| Assigned task |
Of all the lines in the records below, copy only those that contain the string "appuyant".

| Data for this task |
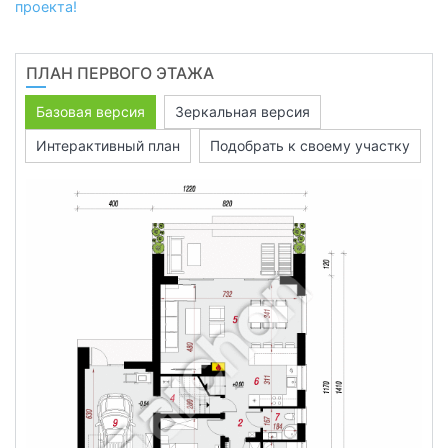
проекта!
ПЛАН ПЕРВОГО ЭТАЖА
Базовая версия
Зеркальная версия
Интерактивный план
Подобрать к своему участку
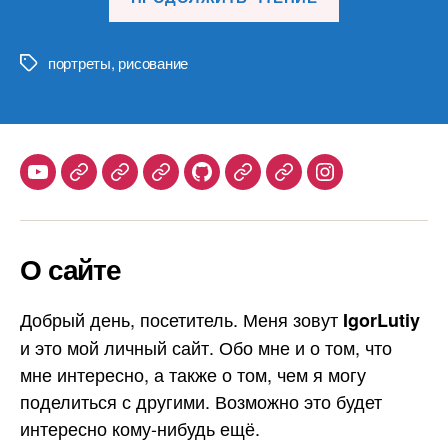
в
два
этапа
портреты
,
рисование
Метки
(10)»
Youtube
Telegram
Stepik
Habr
Github
Samlib
Duolingo
Instagram
О сайте
Добрый день, посетитель. Меня зовут
IgorLutiy
и это мой личный сайт. Обо мне и о том, что
мне интересно, а также о том, чем я могу
поделиться с другими. Возможно это будет
интересно кому-нибудь ещё.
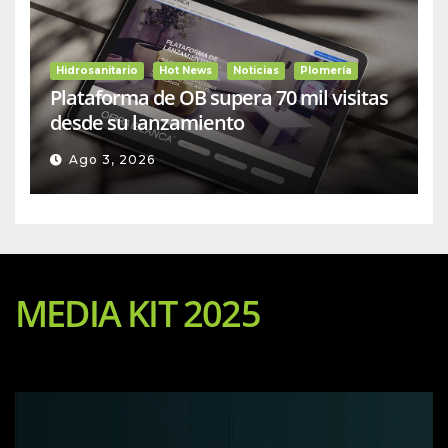
Hidrosanitario
Hot News
Noticias
Plomería
Plataforma de OB supera 70 mil visitas
desde su lanzamiento
Ago 3, 2026
MEDIA KIT 2025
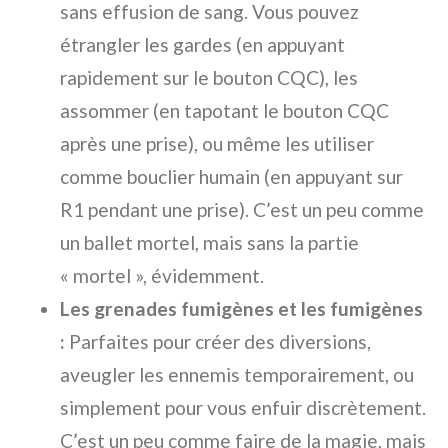
sans effusion de sang. Vous pouvez
étrangler les gardes (en appuyant
rapidement sur le bouton CQC), les
assommer (en tapotant le bouton CQC
après une prise), ou même les utiliser
comme bouclier humain (en appuyant sur
R1 pendant une prise). C’est un peu comme
un ballet mortel, mais sans la partie
« mortel », évidemment.
Les grenades fumigènes et les fumigènes
:
Parfaites pour créer des diversions,
aveugler les ennemis temporairement, ou
simplement pour vous enfuir discrètement.
C’est un peu comme faire de la magie, mais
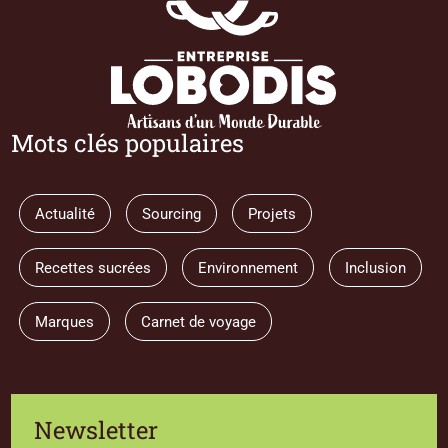
Mots clés populaires
Actualité
Sourcing
Projets
Recettes sucrées
Environnement
Inclusion
Marques
Carnet de voyage
Newsletter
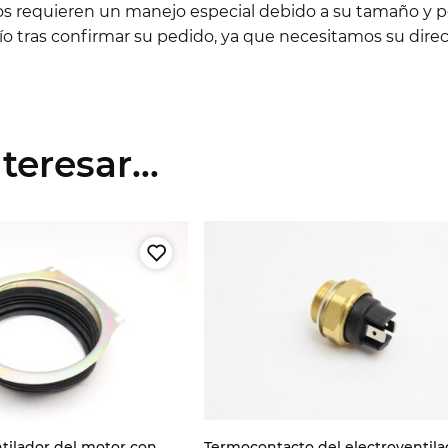
los requieren un manejo especial debido a su tamaño y pe
 tras confirmar su pedido, ya que necesitamos su direc
eresar...
ntilador del motor con
Termocontacto del electroventila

| Answer |
étrangler les gardes (en appuyant
comme bouclier humain (en appuyant sur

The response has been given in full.